Just wondering, bought a bag of frozen pinkies today and took one out for the new corn hatchlings meal and left it to thaw. I plan on feeding the snake tomorrow night, and the pinkie is in a sealed box in the fridge...will it be ok or go off before tomorrow? it will be my snakes first meal so i don't want to give it something that's gone off or it'll never want to feed again  and i don't want to make it sick as it is so tiny and has yet to feed


----------



## liz200898 (Oct 13, 2008)

It should be ok in the fridge until then but don't leave it much longer.


----------



## monkey26031985 (Mar 30, 2009)

yes it will be fine but after that night i wouldnt use it i normaly get myne out in the morning feed at night if they dont take it night after then bin


----------



## Antw23uk (Jan 12, 2009)

A pinky will defrost quickly because of the size. Take itout of the freezer in the morning and feed when you get hom in the afternoon/ evening.
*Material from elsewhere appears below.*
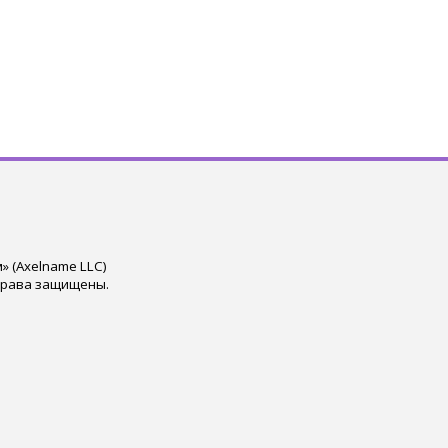
 (Axelname LLC)
права защищены.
Job done ... :2thumb:


----------



## corny girl (Aug 30, 2009)

A pinkie will only take minutes to defrost in warm water :2thumb:.


----------



## miss_mystra (Jun 24, 2010)

thanks everyone

think i'll smell it..if it smells off - in the bin, and i'll thaw one out in the morning for the evening the following day instead


----------



## monkey26031985 (Mar 30, 2009)

it might not smell but may swell


----------



## Meko (Apr 29, 2007)

miss_mystra said:


> thanks everyone
> 
> think i'll smell it..if it smells off - in the bin, and i'll thaw one out in the morning for the evening the following day instead


it won't go off.

The same way any of your food doesn't go off 10 minutes after it's been defrosted.


----------



## liz200898 (Oct 13, 2008)

It's when it's left uneaten in a hot tank for a while thats when it gets a bit disgusting..


----------



## pacman frogz (Jun 30, 2009)

it is a dead pinkie so it is going to smell :bash:


----------



## miss_mystra (Jun 24, 2010)

pacman frogz said:


> it is a dead pinkie so it is going to smell :bash:


didn't really smell of anything actually :Na_Na_Na_Na: was expecting it to stink lol


----------



## DragonFish66 (Sep 13, 2009)

I defrost mine in warm water takes 5-10 mins then put in the rubs/vivs they are alright left in there for at least 12 hours normaly most of mine take straight away but they are alright left overnight snakes take dead animals in the wild not just live


----------



## miss_mystra (Jun 24, 2010)

DragonFish66 said:


> I defrost mine in warm water takes 5-10 mins then put in the rubs/vivs they are alright left in there for at least 12 hours normaly most of mine take straight away but they are alright left overnight snakes take dead animals in the wild not just live



cool thank you! :2thumb: Will do this tonight


----------